So I’m concerned about a gospel which says to people ‘God loves you unconditionally’. In fact God’s love in the Bible is always for those who are his, those in relationship with him, and never for the general public. He wants to love them, but most of time his love is unrequited, as people ignore him, or have no idea of his existence. Certainly he doesn’t tolerate their self-centredness, arrogance, violence, cruelty, and disregard for creation. He wants to love them, he longs for a relationship with them which is mutual and based on righteousness. But if they’re not interested, his love is unrequited love.

So am I saying that we have got to earn God’s love by way we live? Only if I’m righteous will God love me? Yes and no. A holy, pure, perfect God can’t be in  relationship with anything impure, so we do need righteousness. But Paul explains that a new kind of righteousness has been revealed. We don’t earn it: it is given through faith in Jesus Christ to all who believe.

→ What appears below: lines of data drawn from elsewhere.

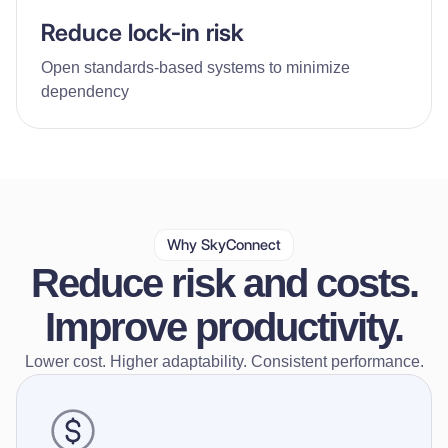
Reduce lock-in risk
Open standards-based systems to minimize
dependency
Why SkyConnect
Reduce risk and costs.
Improve productivity.
Lower cost. Higher adaptability. Consistent performance.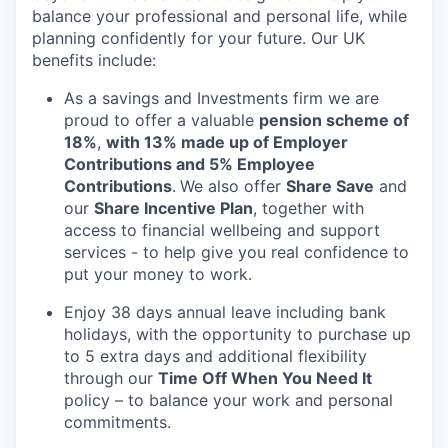
balance your professional and personal life, while
planning confidently for your future. Our UK
benefits include:
As a savings and Investments firm we are
proud to offer a valuable
pension scheme of
18%
,
with 13% made up of Employer
Contributions and 5% Employee
Contributions
.
We also offer
Share Save
and
our
Share Incentive Plan
, together with
access to financial wellbeing and support
services - to help give you real confidence to
put your money to work.
Enjoy 38 days annual leave including bank
holidays, with the opportunity to purchase up
to 5 extra days and additional flexibility
through our
Time Off When You Need It
policy – to balance your work and personal
commitments.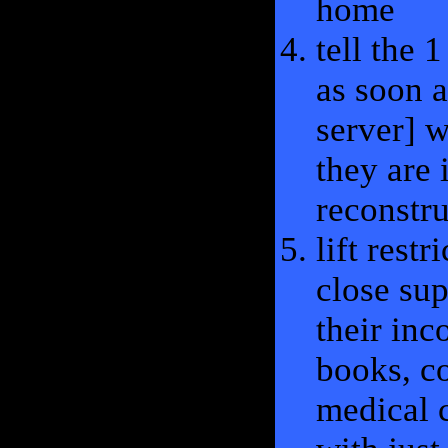
home
tell the 
as soon a
server] w
they are 
reconstru
lift rest
close sup
their inc
books, c
medical c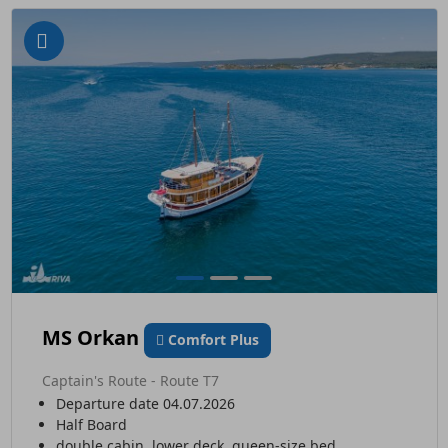
MS Orkan
Comfort Plus
Captain's Route - Route T7
Departure date 04.07.2026
Half Board
double cabin, lower deck, queen-size bed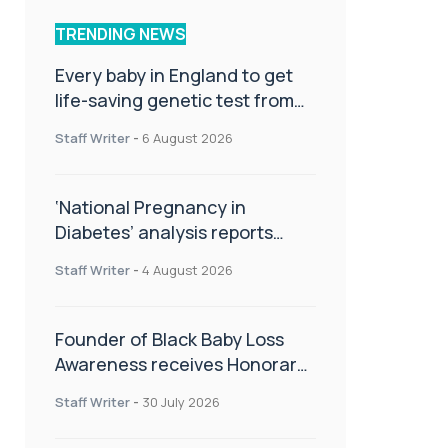
TRENDING NEWS
Every baby in England to get
life-saving genetic test from
birth
Staff Writer
-
6 August 2026
‘National Pregnancy in
Diabetes’ analysis reports
promising outcomes for
Staff Writer
-
4 August 2026
CamAPS FX in pregnancy care
Founder of Black Baby Loss
Awareness receives Honorary
Master of Science from UWL
Staff Writer
-
30 July 2026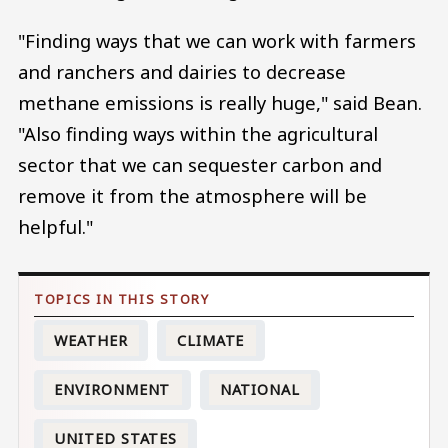
"Finding ways that we can work with farmers
and ranchers and dairies to decrease
methane emissions is really huge," said Bean.
"Also finding ways within the agricultural
sector that we can sequester carbon and
remove it from the atmosphere will be
helpful."
WEATHER
CLIMATE
ENVIRONMENT
NATIONAL
UNITED STATES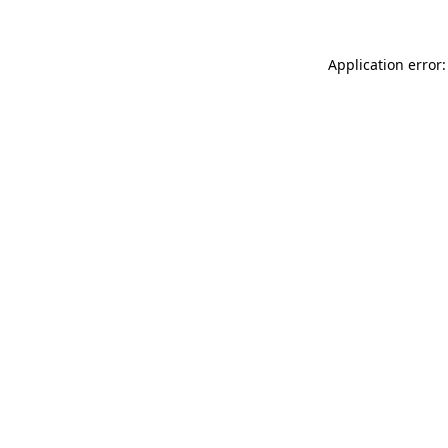
Application error: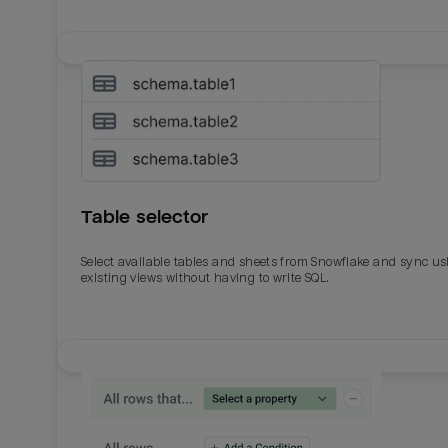
Table selector
Select available tables and sheets from Snowflake and sync us
existing views without having to write SQL.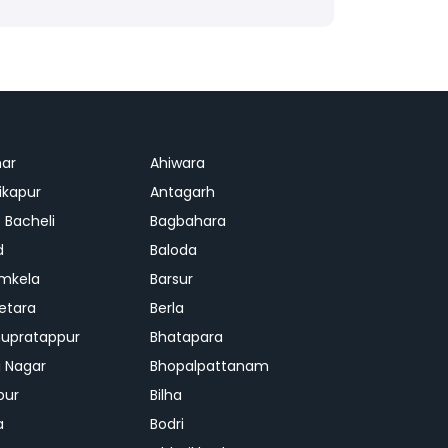
ar
Ahiwara
kapur
Antagarh
 Bacheli
Bagbahara
d
Baloda
mkela
Barsur
etara
Berla
upratappur
Bhatapara
ai Nagar
Bhopalpattanam
pur
Bilha
a
Bodri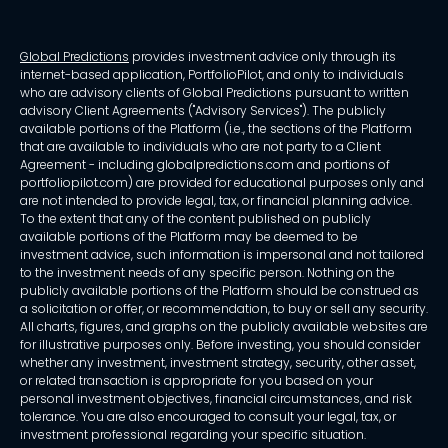
Global Predictions
provides investment advice only through its
internet-based application, PortfolioPilot, and only to individuals
who are advisory clients of Global Predictions pursuant to written
advisory Client Agreements ("Advisory Services"). The publicly
available portions of the Platform (i.e., the sections of the Platform
that are available to individuals who are not party to a Client
Agreement - including globalpredictions.com and portions of
portfoliopilot.com) are provided for educational purposes only and
are not intended to provide legal, tax, or financial planning advice.
To the extent that any of the content published on publicly
available portions of the Platform may be deemed to be
investment advice, such information is impersonal and not tailored
to the investment needs of any specific person. Nothing on the
publicly available portions of the Platform should be construed as
a solicitation or offer, or recommendation, to buy or sell any security.
All charts, figures, and graphs on the publicly available websites are
for illustrative purposes only. Before investing, you should consider
whether any investment, investment strategy, security, other asset,
or related transaction is appropriate for you based on your
personal investment objectives, financial circumstances, and risk
tolerance. You are also encouraged to consult your legal, tax, or
investment professional regarding your specific situation.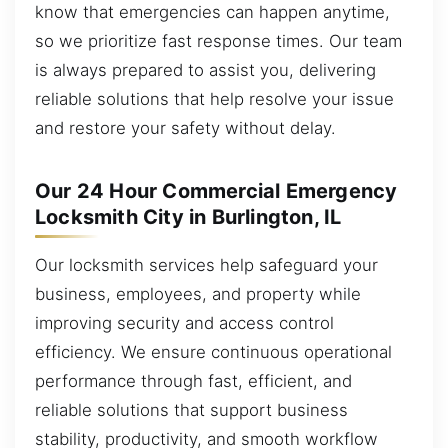
know that emergencies can happen anytime,
so we prioritize fast response times. Our team
is always prepared to assist you, delivering
reliable solutions that help resolve your issue
and restore your safety without delay.
Our 24 Hour Commercial Emergency
Locksmith City in Burlington, IL
Our locksmith services help safeguard your
business, employees, and property while
improving security and access control
efficiency. We ensure continuous operational
performance through fast, efficient, and
reliable solutions that support business
stability, productivity, and smooth workflow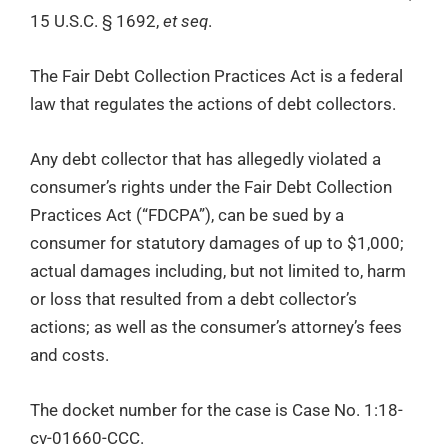
15 U.S.C. § 1692,
et seq
.
The Fair Debt Collection Practices Act is a federal
law that regulates the actions of debt collectors.
Any debt collector that has allegedly violated a
consumer’s rights under the Fair Debt Collection
Practices Act (“FDCPA”), can be sued by a
consumer for statutory damages of up to $1,000;
actual damages including, but not limited to, harm
or loss that resulted from a debt collector’s
actions; as well as the consumer’s attorney’s fees
and costs.
The docket number for the case is Case No. 1:18-
cv-01660-CCC.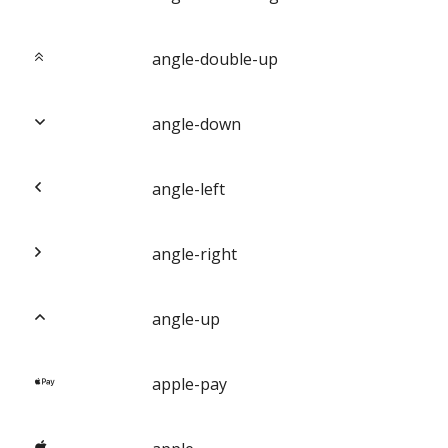
angle-double-up
angle-down
angle-left
angle-right
angle-up
apple-pay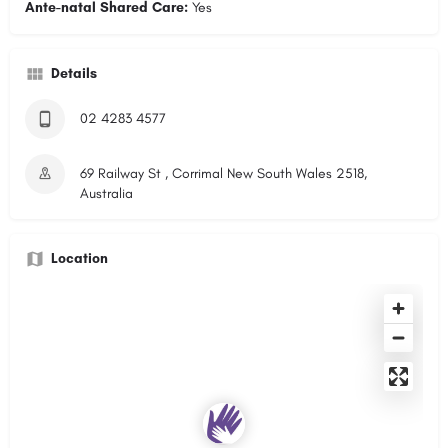
Ante-natal Shared Care:
Yes
Details
02 4283 4577
69 Railway St , Corrimal New South Wales 2518,
Australia
Location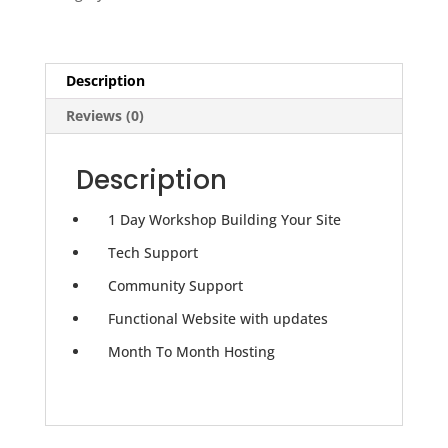
Monthly
Website
Hosting
quantity
Description
Reviews (0)
Description
1 Day Workshop Building Your Site
Tech Support
Community Support
Functional Website with updates
Month To Month Hosting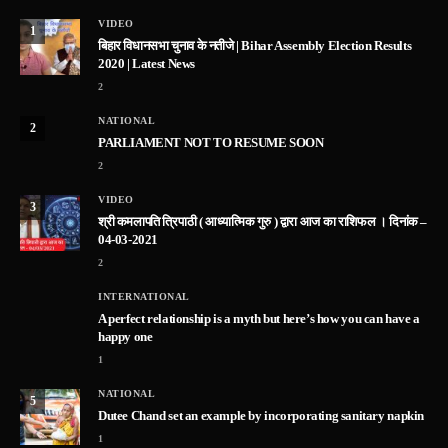
VIDEO
1
बिहार विधानसभा चुनाव के नतीजे | Bihar Assembly Election Results
2020 | Latest News
2
NATIONAL
2
PARLIAMENT NOT TO RESUME SOON
2
VIDEO
3
श्री कमलापति त्रिपाठी ( आध्यात्मिक गुरु ) द्वारा आज का राशिफल । दिनांक –
04-03-2021
2
INTERNATIONAL
A perfect relationship is a myth but here’s how you can have a
happy one
1
NATIONAL
5
Dutee Chand set an example by incorporating sanitary napkin
1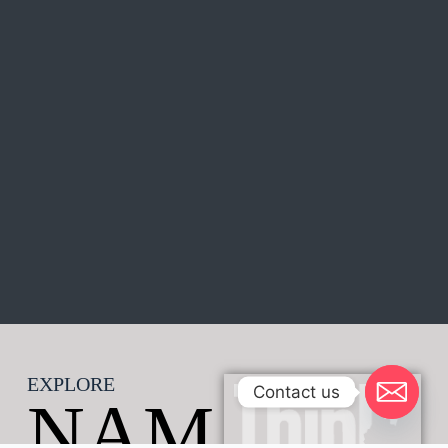
EXPLORE
Contact us
NAM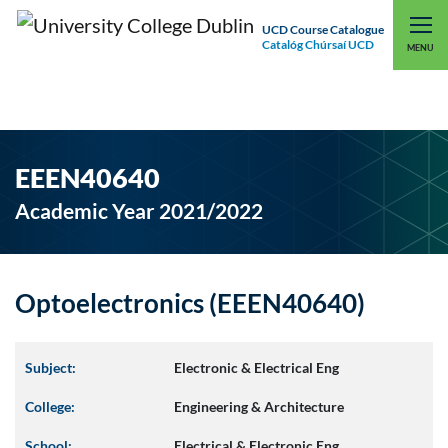
UCD Course Catalogue
Catalóg Chúrsaí UCD
EXPLORE UCD
UCD CONNECT
MENU
EEEN40640
Academic Year 2021/2022
Optoelectronics (EEEN40640)
Subject:
Electronic & Electrical Eng
College:
Engineering & Architecture
School:
Electrical & Electronic Eng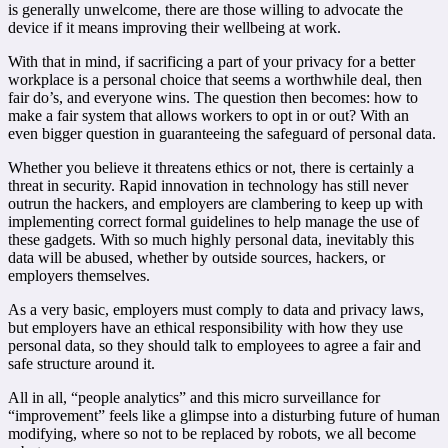
is generally unwelcome, there are those willing to advocate the
device if it means improving their wellbeing at work.
With that in mind, if sacrificing a part of your privacy for a better
workplace is a personal choice that seems a worthwhile deal, then
fair do’s, and everyone wins. The question then becomes: how to
make a fair system that allows workers to opt in or out? With an
even bigger question in guaranteeing the safeguard of personal data.
Whether you believe it threatens ethics or not, there is certainly a
threat in security. Rapid innovation in technology has still never
outrun the hackers, and employers are clambering to keep up with
implementing correct formal guidelines to help manage the use of
these gadgets. With so much highly personal data, inevitably this
data will be abused, whether by outside sources, hackers, or
employers themselves.
As a very basic, employers must comply to data and privacy laws,
but employers have an ethical responsibility with how they use
personal data, so they should talk to employees to agree a fair and
safe structure around it.
All in all, “people analytics” and this micro surveillance for
“improvement” feels like a glimpse into a disturbing future of human
modifying, where so not to be replaced by robots, we all become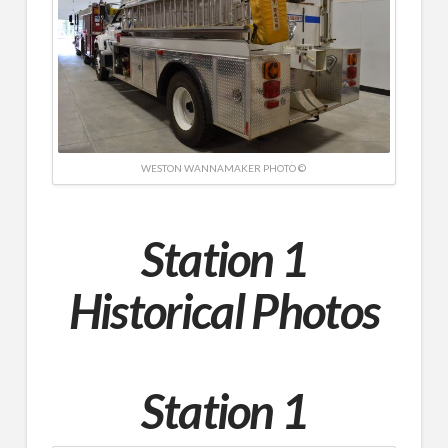
WESTON WANNAMAKER PHOTO ©
Station 1
Historical Photos
Station 1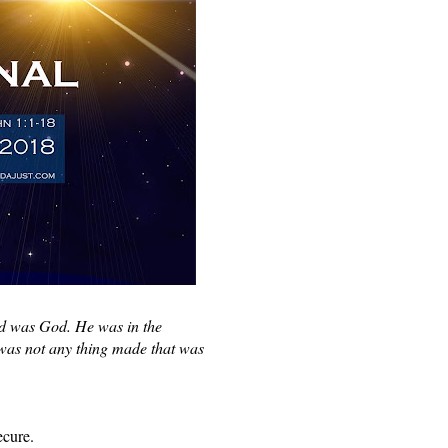
d was God. He was in the 
as not any thing made that was 
ecure. 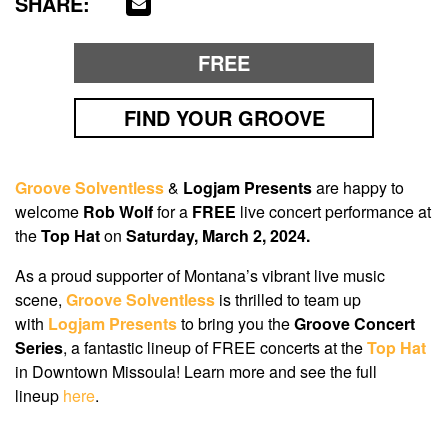
SHARE:
FREE
FIND YOUR GROOVE
Groove Solventless
&
Logjam Presents
are happy to
welcome
Rob Wolf
for a
FREE
live concert performance at
the
Top Hat
on
Saturday, March 2, 2024.
As a proud supporter of Montana’s vibrant live music
scene,
Groove Solventless
is thrilled to team up
with
Logjam Presents
to bring you the
Groove Concert
Series
, a fantastic lineup of FREE concerts at the
Top Hat
in Downtown Missoula! Learn more and see the full
lineup
here
.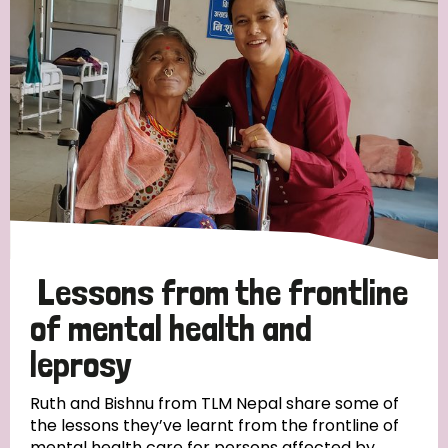
Strategic Priority
All
Discrimination (19)
Transmission (14)
Disability (6)
Lessons from the frontline
of mental health and
leprosy
Tags
Ruth and Bishnu from TLM Nepal share some of
the lessons they’ve learnt from the frontline of
Blog
mental health care for persons affected by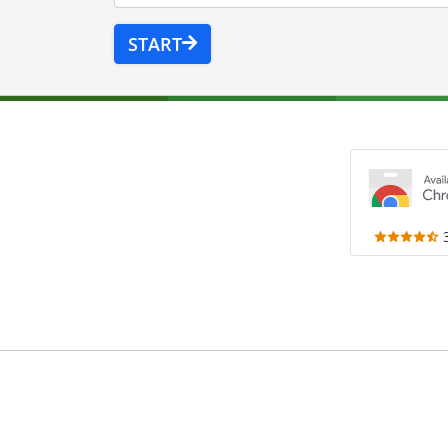
START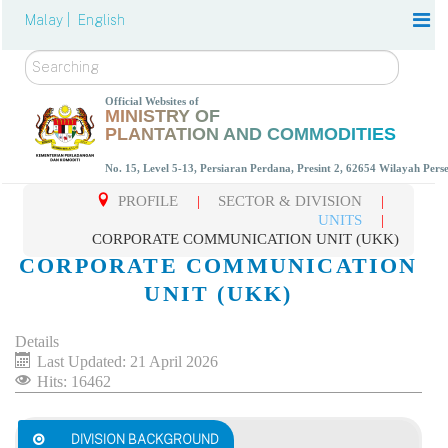
Malay |
English
Search
Official Websites of
MINISTRY OF
PLANTATION AND COMMODITIES
No. 15, Level 5-13, Persiaran Perdana, Presint 2, 62654 Wilayah Per
PROFILE
|
SECTOR & DIVISION
|
UNITS
|
CORPORATE COMMUNICATION UNIT (UKK)
CORPORATE COMMUNICATION
UNIT (UKK)
Details
Last Updated: 21 April 2026
Hits: 16462
DIVISION BACKGROUND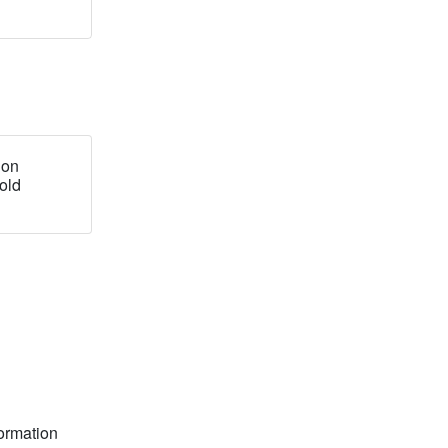
ion
old
formation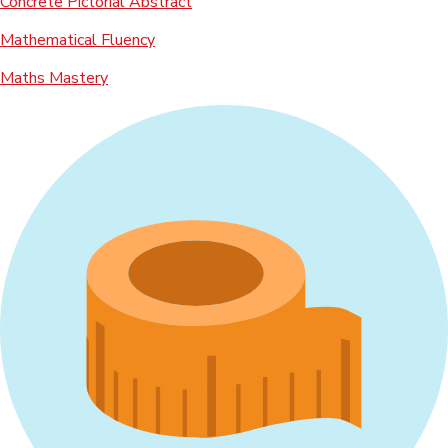
Concrete Pictorial Abstract
Mathematical Fluency
Maths Mastery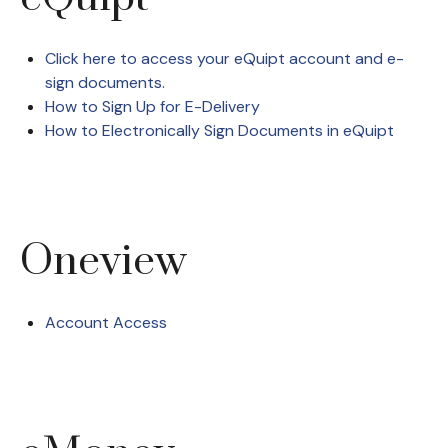
Click here to access your eQuipt account and e-
sign documents.
How to Sign Up for E-Delivery
How to Electronically Sign Documents in eQuipt
Oneview
Account Access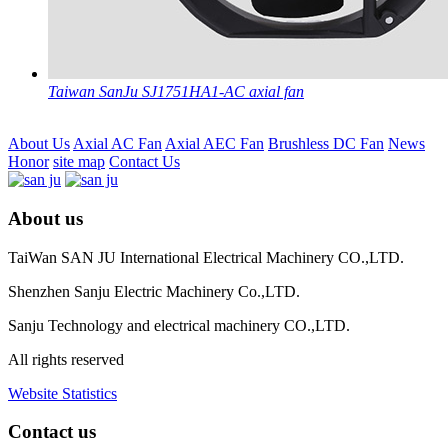
Taiwan SanJu SJ1751HA1-AC axial fan
About Us
Axial AC Fan
Axial AEC Fan
Brushless DC Fan
News
Honor
site map
Contact Us
About us
TaiWan SAN JU International Electrical Machinery CO.,LTD.
Shenzhen Sanju Electric Machinery Co.,LTD.
Sanju Technology and electrical machinery CO.,LTD.
All rights reserved
Website Statistics
Contact us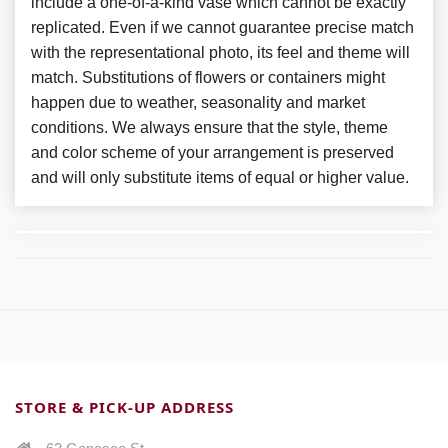
include a one-of-a-kind vase which cannot be exactly
replicated. Even if we cannot guarantee precise match
with the representational photo, its feel and theme will
match. Substitutions of flowers or containers might
happen due to weather, seasonality and market
conditions. We always ensure that the style, theme
and color scheme of your arrangement is preserved
and will only substitute items of equal or higher value.
STORE & PICK-UP ADDRESS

How can righteousness be given? How can someone give me justice, uprightness, truth? Surely that’s about how I choose to live? No – the gospel says we are given the righteousness of Jesus, the sinless one, and that it is put onto us, like a white robe which covers all our unrighteousness, bentness, dishonesty, and unfairness. When God looks at a Christian, he looks at us through Jesus, and he simply can’t see beyond his righteousness to our sin. It isn’t about trying, it’s about believing and receiving. When we decide to love back the God who first loves us, but perhaps with unrequited love, we enter relationship with him, and he gives us righteousness.

But then the paradox, of course, and why this is important for the start of Lent as well as Valentine’s Day, is that we then spend the rest of our lives working to become more righteous, more closely to  live up to righteousness of Christ which God puts on us. That’s why we see Jesus fighting for his life against the  temptation to be unrighteous. That’s why Lent calls us to strive for greater righteousness, not so that God will love us, but because he does.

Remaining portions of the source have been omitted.